Validierung von Computersystemen: Best Practices für CSV und Data Integrity

Einleitung

In der pharmazeutischen und biotechnologischen Industrie kommt Computern und softwaregestützten Systemen mittlerweile zentrale Bedeutung zu — sei es in der Chargensteuerung, im Laborinformationsmanagement (LIMS), im Manufacturing Execution System (MES), in Qualitätsmanagementsystemen (QMS), in elektronischen Dokumentenmanagementsystemen (EDMS) oder in Systemen zur Prozessführung und Rückverfolgbarkeit. Diese Systeme beeinflussen unmittelbar Produktqualität, Patientensicherheit und Regelkonformität. Daher sind sie Gegenstand strenger regulatorischer Anforderungen, insbesondere hinsichtlich Data Integrity und Computer System Validation (CSV).

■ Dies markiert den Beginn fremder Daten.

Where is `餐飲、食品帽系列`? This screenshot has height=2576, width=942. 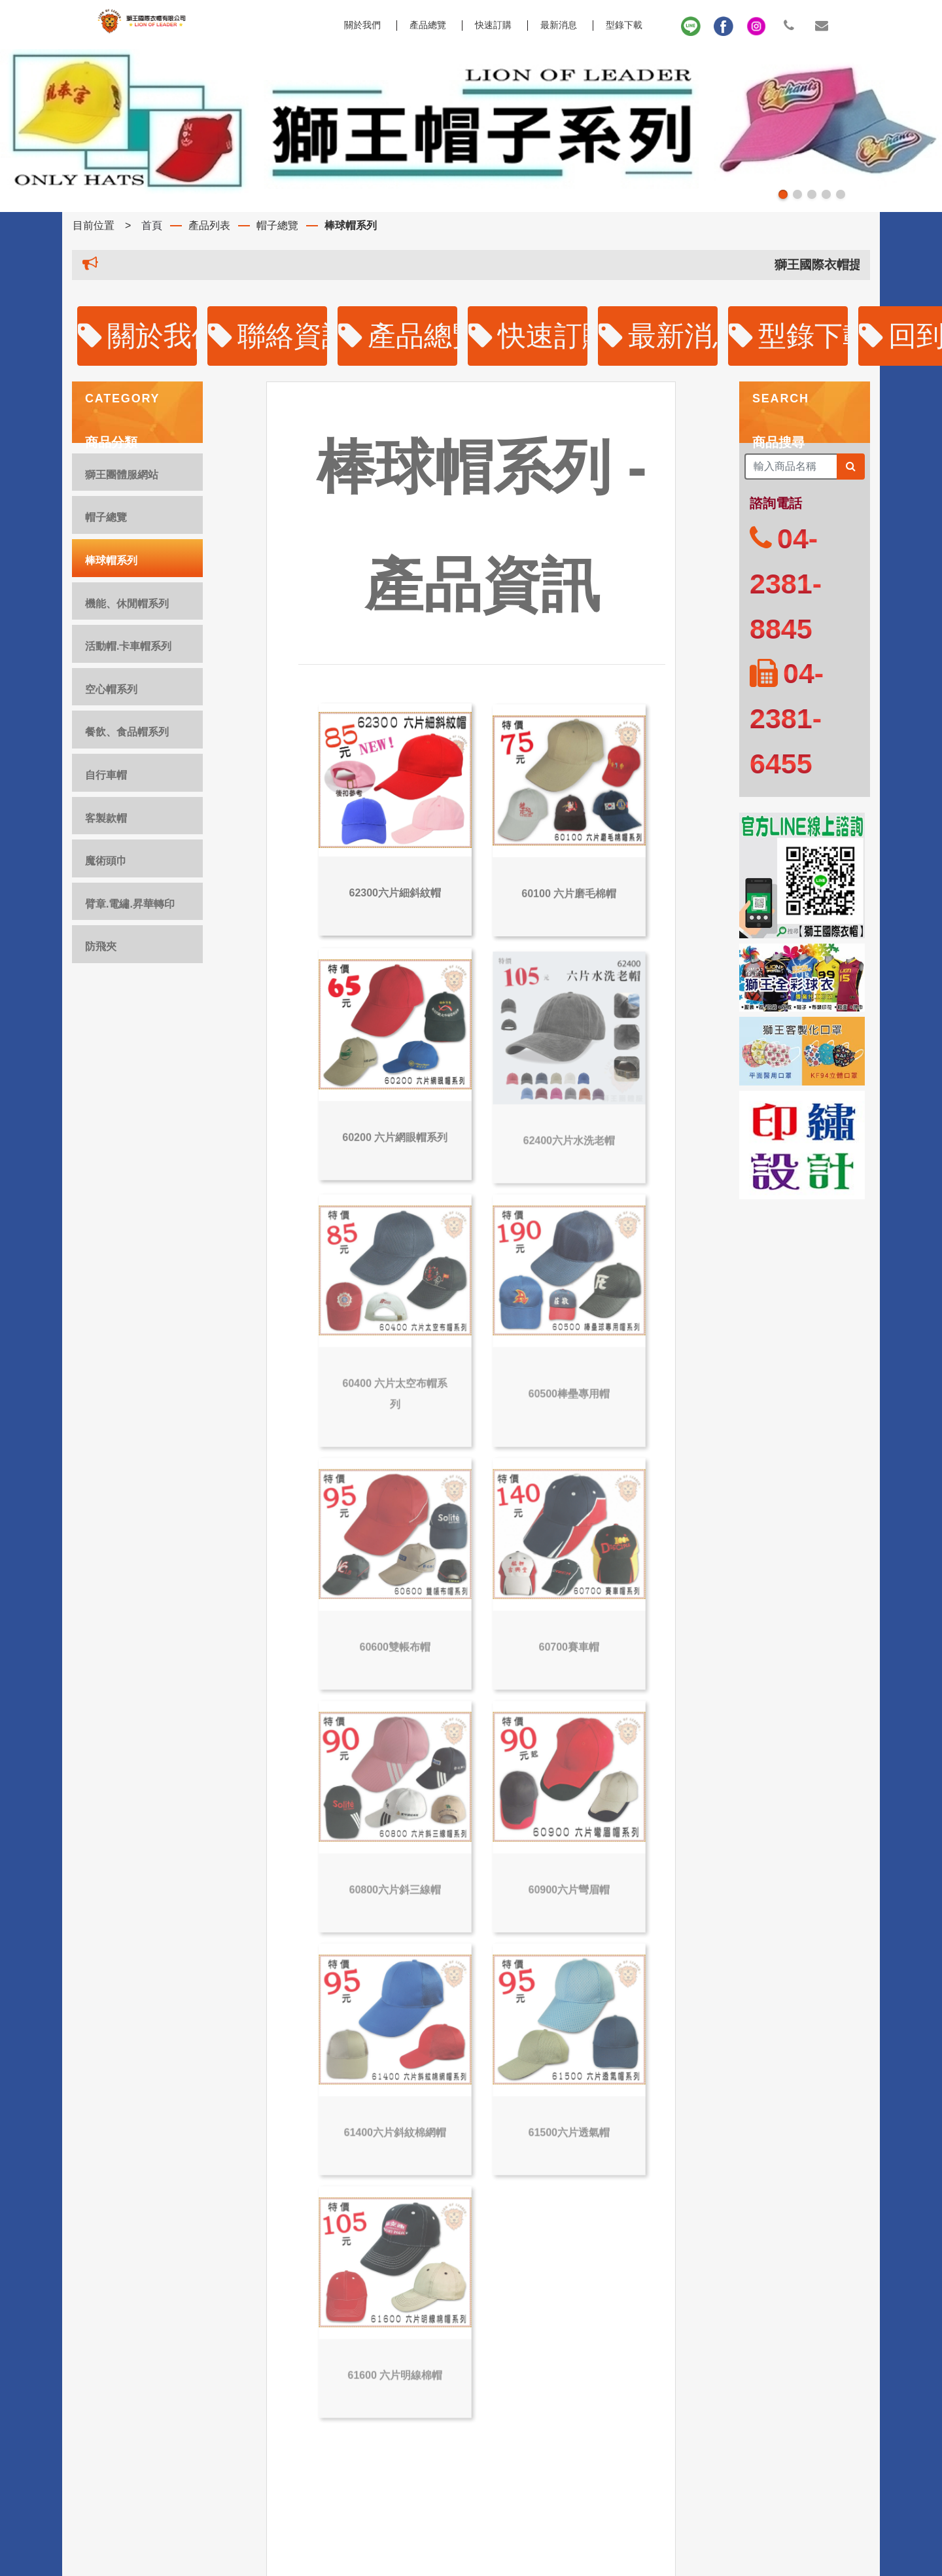 餐飲、食品帽系列 is located at coordinates (127, 731).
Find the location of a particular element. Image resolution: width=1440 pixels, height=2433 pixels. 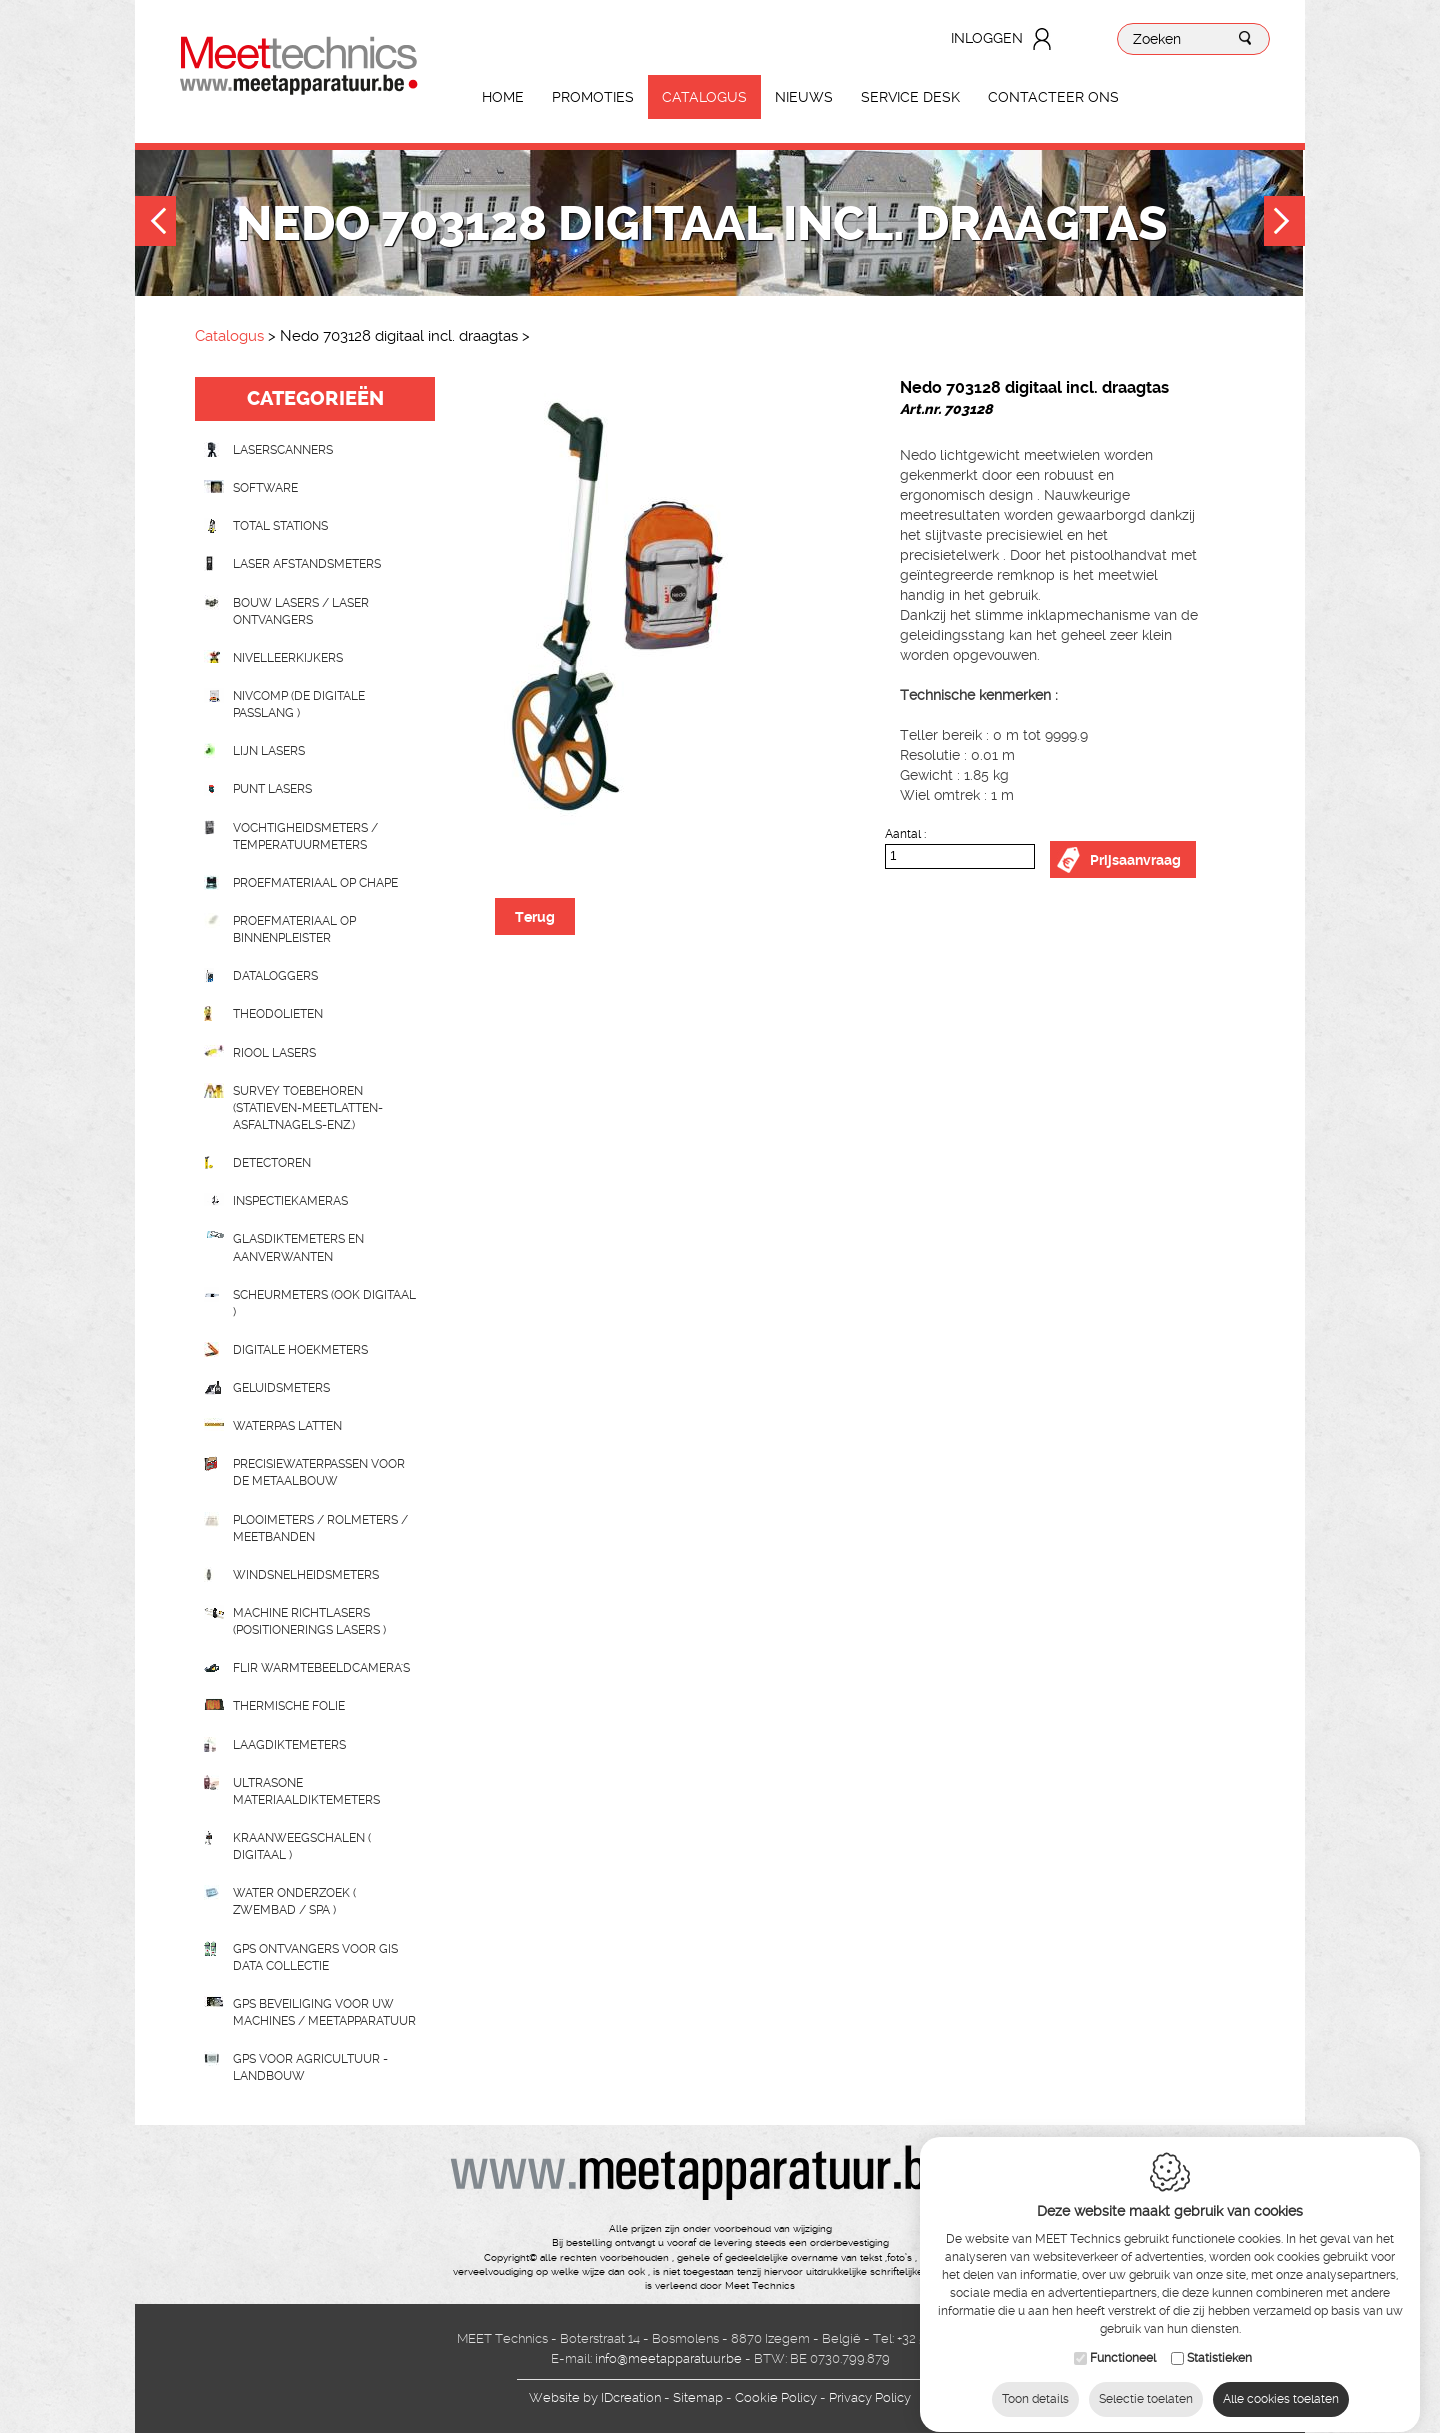 Lijn lasers is located at coordinates (269, 751).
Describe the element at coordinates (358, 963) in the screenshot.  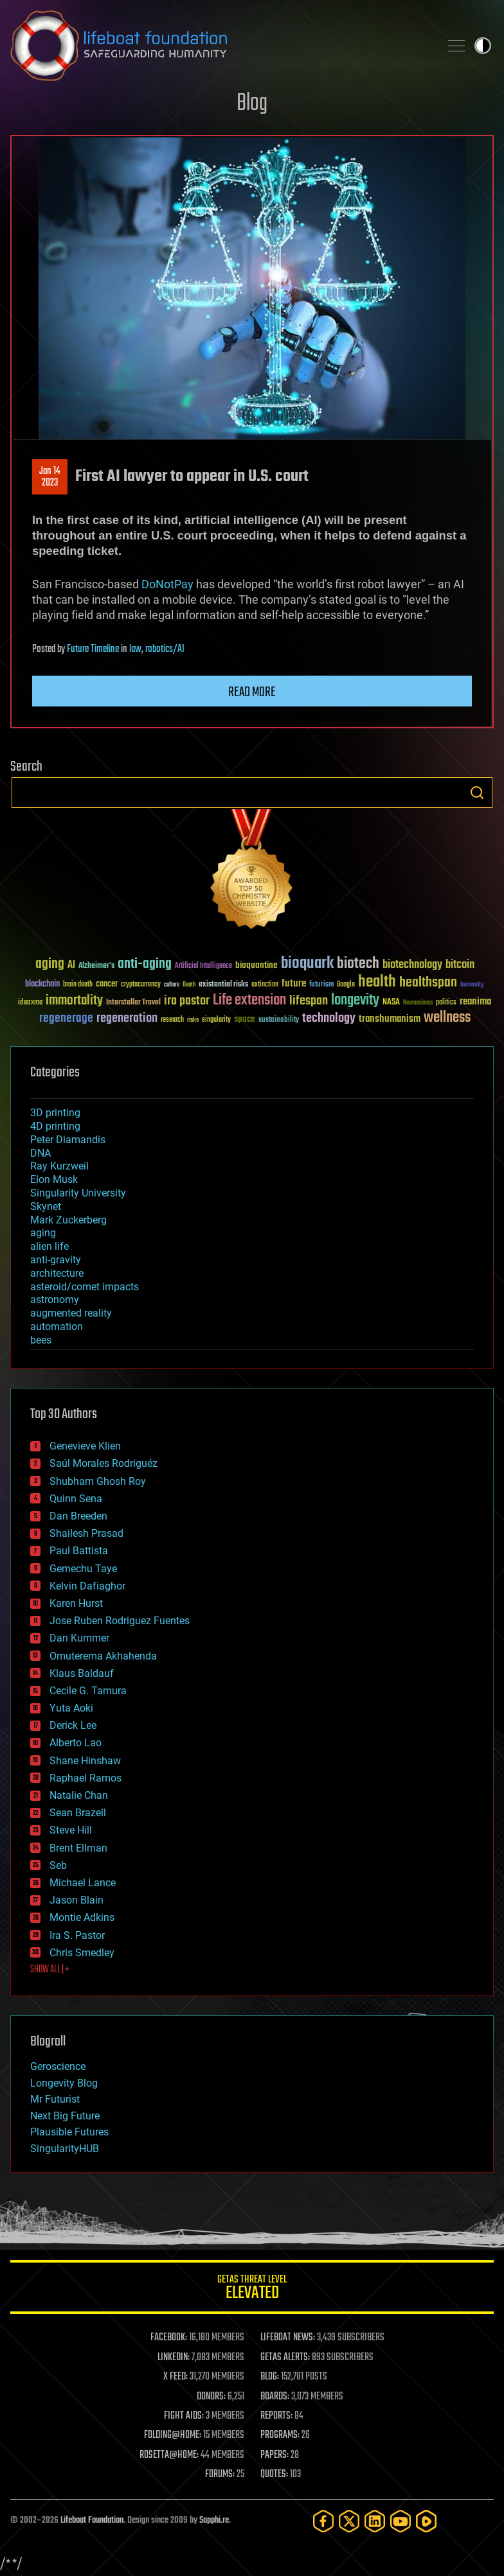 I see `biotech [biotech (159 items)]` at that location.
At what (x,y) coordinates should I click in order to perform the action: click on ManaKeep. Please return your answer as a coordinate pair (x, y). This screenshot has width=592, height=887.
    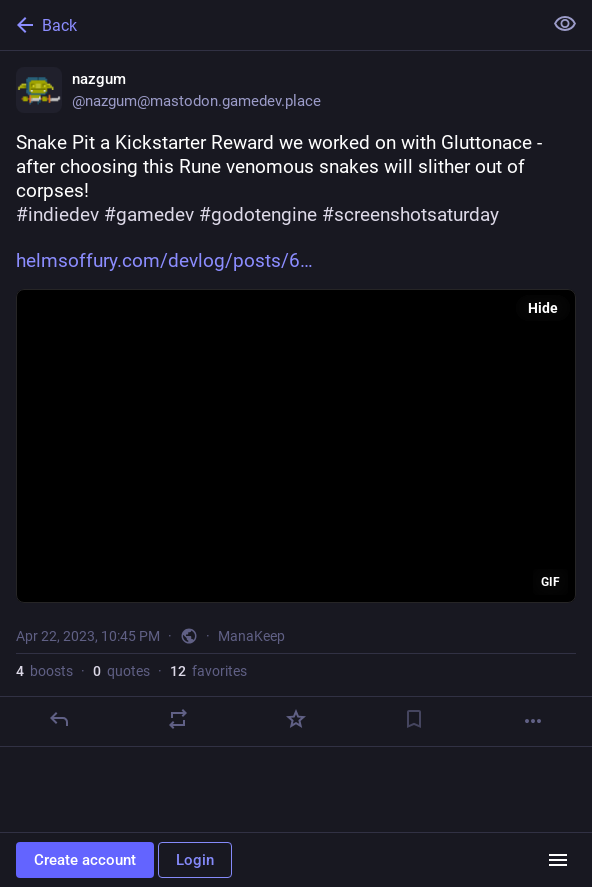     Looking at the image, I should click on (251, 636).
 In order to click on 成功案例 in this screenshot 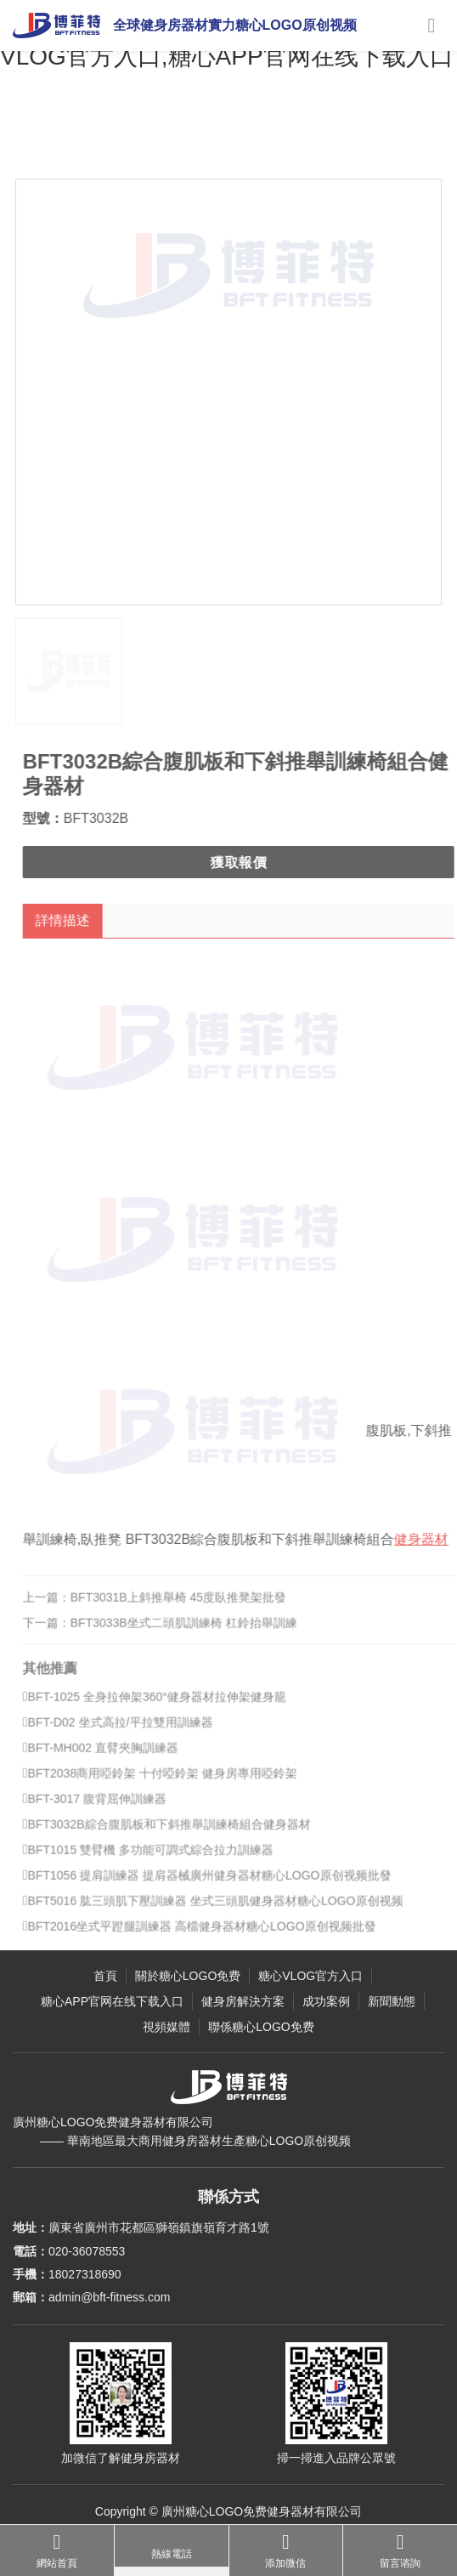 , I will do `click(326, 2001)`.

Dieser Artikel liefert eine tiefgehende Auseinandersetzung mit den Anforderungen und Best Practices der Validierung von Computersystemen in einem regulierten GxP-Umfeld. Er behandelt das „Warum“ und „Wie“, beleuchtet kritische Aspekte, bringt konkrete Beispiele und diskutiert Chancen und Risiken. Ziel ist es, Fachleuten der Branche ein fundiertes und praktisches Fundament zu bieten.

Regulatorischer Rahmen und Leitlinien

Wesentliche Anforderungen und Prinzipien

  • FDA – General Principles of Software Validation: Diese Guidance legt dar, dass Softwarevalidierung durch „objective evidence” belegt sein muss, dass die User Requirements, Spezifikationen und implementierten Funktionen konsistent und zuverlässig erfüllt werden. (U.S. Food and Drug Administration)

  • FDA – Computer Software Assurance (CSA): Der neuere Entwurf der FDA betont einen risikobasierten Ansatz, bei dem Testumfang und Validierungsaufwand proportional zur kritischen Bedeutung des Systems bestimmt werden. (U.S. Food and Drug Administration)

  • EU – EU GMP Annex 11 („Computerised Systems“) (EudraLex Vol. 4, Annex 11): In Europa regelt Annex 11 die Anforderungen an computergestützte Systeme im GMP-Umfeld, u.a. Vorgaben zu Validierung, Änderungsmanagement, Audit-Trails, Datensicherung und Systemmanagement.

  • WHO – Good Practices for Pharmaceutical Quality System (GPQ) / guidance zur Data Integrity: Die WHO betont, dass Daten während ihres gesamten Lebenszyklus integer, sicher und nachvollziehbar sein müssen (insbesondere gemäß Prinzipien wie ALCOA+).

  • ICH Q9 (Risk-Based Quality Management): Die Nutzung eines risikobasierten Ansatzes für Validierung und Überwachung von Systemen ist integraler Bestandteil moderner Qualitätsmanagementsysteme.

  • GAMP® 5 (ISPE: A Risk-Based Approach to GxP Computerized Systems): Der Industriestandard GAMP 5 dient häufig als methodisches Rahmenwerk zur CSV-Planung, Risikobewertung und Lifecycle-Steuerung. (scilife.io)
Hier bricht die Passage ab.